Venticinque anni dopo, non solo nel suo Paese ma in tutto il mondo, le divergenze tra gli uomini sembrano superare le convergenze. Ci si riunisce dunque sotto la stessa bandiera solo per un Mondiale? È una delle tante domande poste a David Trezeguet nella lunga chiacchirata tra il francese e i colleghi di Sportweek. "Io sono nato in Francia, cresciuto dino ai 17 anni in Sudamerica, tornato in Francia senza conoscere la lingua. Ho trovato delle difficoltà, mi sono impegnato e ho incontrato dei compagni di squadra che mi hanno aiutato a inserirmi non solo dentro, ma anche fuori dal campo.
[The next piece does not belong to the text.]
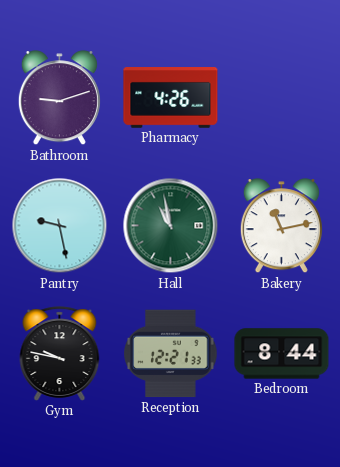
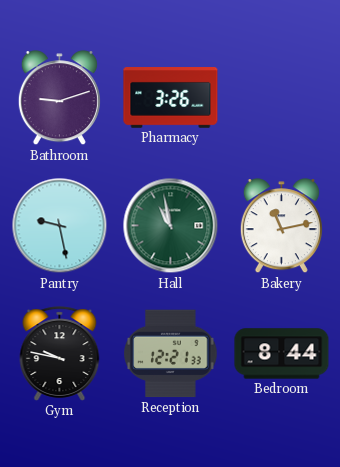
Pharmacy: 4:26 -> 3:26
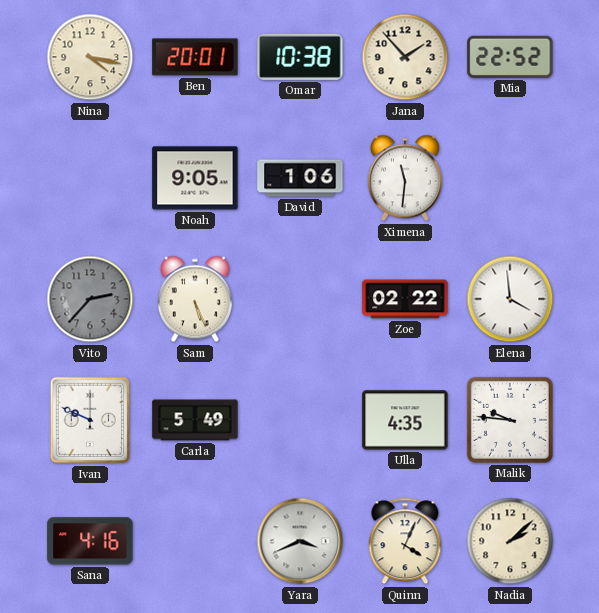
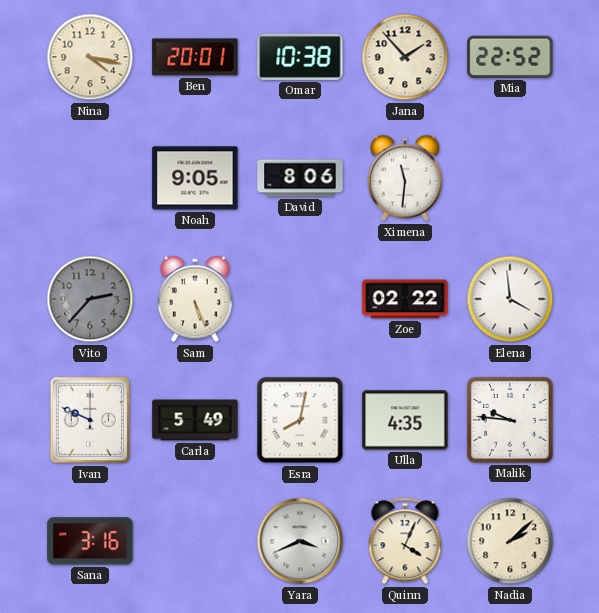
David: 1:06 -> 8:06
Esra: none -> 8:02
Sana: 4:16 -> 3:16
Per me era tutto nuovo, ma ho cercato di capire dove fossi e di adattarmi alla nuova realtà. Questo è fondamentale: chi arriva deve dimostrare disponibilità, entusiasmo, buona volontà. Lo stesso va fatto da chi accoglie. Sono stato dieci anni in Italia, un Paese in cui il calcio era diverso da quello francese anche politicamente. La Juve di Agnelli, il Milan di Berlusconi, l’Inter di Moratti, la Lazio di Cragnotti, il Parma di Tanzi. Tutti personaggi importanti anche fuori dal pallone. Dietro a ogni club c’era un’idea di potere, e io sentivo discutere su quale fosse il club più potente. C’erano stadi dove era più difficile giocare, dove sentivi serpeggiare il veleno del razzismo. Su questo fronte bisogna continuare a lavorare".

Quante volte ha sognato il rigore sbagliato contro l’Italia nella finale del 2006?
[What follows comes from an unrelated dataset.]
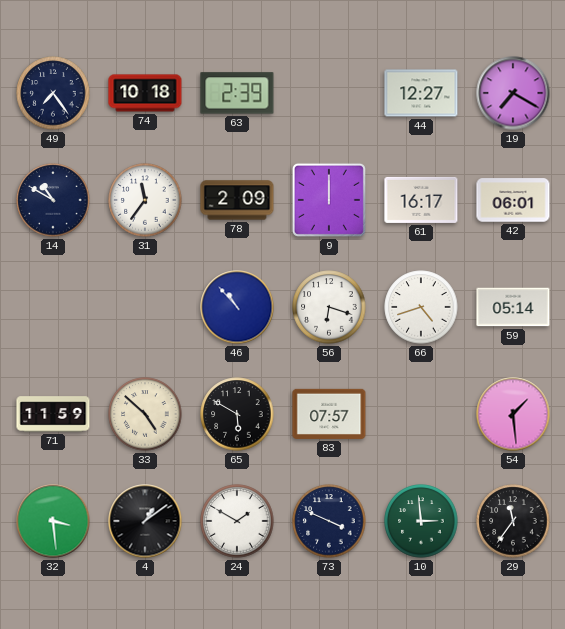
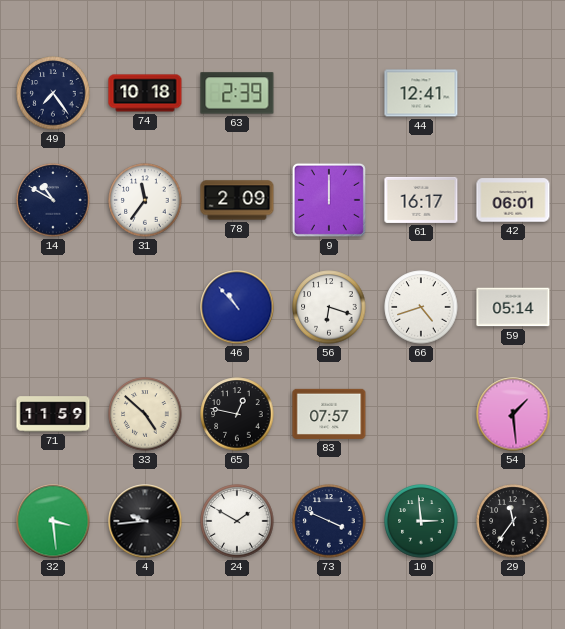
44: 12:27 -> 12:41
19: 7:20 -> none
65: 5:50 -> 12:47
4: 1:09 -> 9:44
“L’ho rimosso subito, per diversi motivi. Uno, avevo ormai 31anni e quindi avevo imparato ad accettare la sconfitta. Due, in quella stagione avevo vinto tutto con la Juve segnando tantissimo, quindi mi aspettavo un Mondiale da protagonista. Invece, prima della finale, avevo giocato solo contro il Togo. Alla fine, diciamo che ho fatto un piccolo favore all’Italia, che mi aveva dato tanto”.